Welcome to the Grapevineworld repository. This repository is about the Grapevine Orchestration Engine (GOE). If you are looking for the other components (the Grapevine APP, the User Dashboard, and the Vendor Façade, please visit the main Github page.
Grapevine World is a decentralized, borderless ecosystem for the seamless, standardized exchange of healthcare data. At the core of the healthcare exchange there is the Integrating the Healthcare Enterprise, IHE model, which consists on a set of free and open standards where anyone can contribute. IHE selects technologies following a well-defined methodology based on a set of architectural approaches which are compatible with the well known TOGAF and the European Interoperability Framework, EIF.

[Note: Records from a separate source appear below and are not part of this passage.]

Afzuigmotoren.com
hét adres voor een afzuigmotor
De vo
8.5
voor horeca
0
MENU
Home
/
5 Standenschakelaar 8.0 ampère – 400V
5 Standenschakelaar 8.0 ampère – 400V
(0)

Interoperability is a crucial aspect of IT Security and Patient Safety. The ISO 27000 family of standards has three building blocks to identify security measures: the CIA triad, Confidentiality, Integrity, and Availability. If a patient is having emergency treatment and the doctor need to access her Electronic Health Record (EHR), if such EHR is not encoded and transmitted in a format which the First Aid department is able to evaluate due to a lack of interoperability, the EHR is not available thus not secure according to the CIA triad. Often confusion arises amongst the effect named "Vendor Lock-In". In the early stage of the EIF, Interoperability has been foreseen by creating technologically disconnected islands following a specific standard (e.g., HL7) or a specific Vendor. The Free Software Foundation debated this point and welcomed a new revision of the EU strategy, while stressing the idea of openness of solutions, technical specifications, and implementations is a prerequisite not only for interoperability but is crucial for the idea of technoligical neutrality, user-centricity, and reusability. In this regards we believe that the IHE process dramaticaly helps the vision of both the regulators and the free software community to achieve the common goal of secure and interoperable healthcare exchange.

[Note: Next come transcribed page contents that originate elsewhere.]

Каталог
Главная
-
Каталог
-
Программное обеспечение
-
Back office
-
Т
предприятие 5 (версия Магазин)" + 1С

Grapevine World aims at exploiting the IHE process to reach global interoperability. It builds its root on existing initiatives such as:
- epSOS the first large scale pilot (connecting almost all the EU member states) that provided the first interoperability specifications based on IHE for Patient Summary and e-Prescriptions cross-border exchange
- e-SENS cross-vertical pilot project that used the IHE process to further enhance and secure the cross-border healthcare exchange
- eHealth Digital Service Infrastructure the body of the EU commission which is operating under the "New EIF" the Cross-Border e-Health Information Services (CBeHIS)
- The Trillium Bridge the EU-US initiative for the trans-Atlantic healthcare exchange
- NwHIN the backbone of the interoperability in the United States of America
The Grapevine backbone interconnects all the healthcare enterprises by using IHE standards (and providing a SDK for those who are not yet using IHE) enabling a healthcare data exchange at a global scale. It is worth noticing that IHE is not limited to the projects above, but it is available worldwide (see the IHE Worldwide page), thus the technology and the standards are available and active all over the world. The above initiatives are the ones in which the Grapevine World team actively participated and contributed.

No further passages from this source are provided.